● **Task description**: Only a slice of the listing below is wanted. Retype the lines from the one containing "ubmit Press Release" through the one containing "Cookie Settings / Your Privacy Choices", exactly, both ends included.

[Start of section]

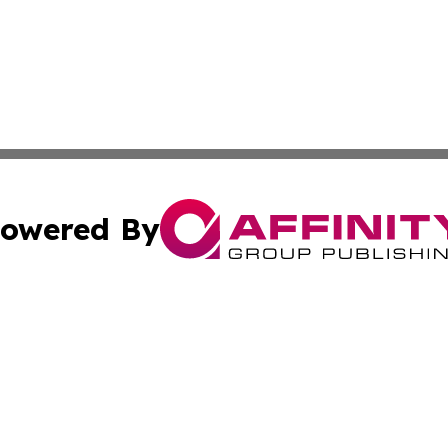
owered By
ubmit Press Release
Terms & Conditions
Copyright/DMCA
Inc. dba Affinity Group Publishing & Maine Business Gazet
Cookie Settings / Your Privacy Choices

[End of section]
[Start of section]

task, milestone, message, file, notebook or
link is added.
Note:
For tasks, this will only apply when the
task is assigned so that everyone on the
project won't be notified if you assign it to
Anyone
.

[End of section]

● **Task output**:
ubmit Press Release
Terms & Conditions
Copyright/DMCA
Inc. dba Affinity Group Publishing & Maine Business Gazet
Cookie Settings / Your Privacy Choices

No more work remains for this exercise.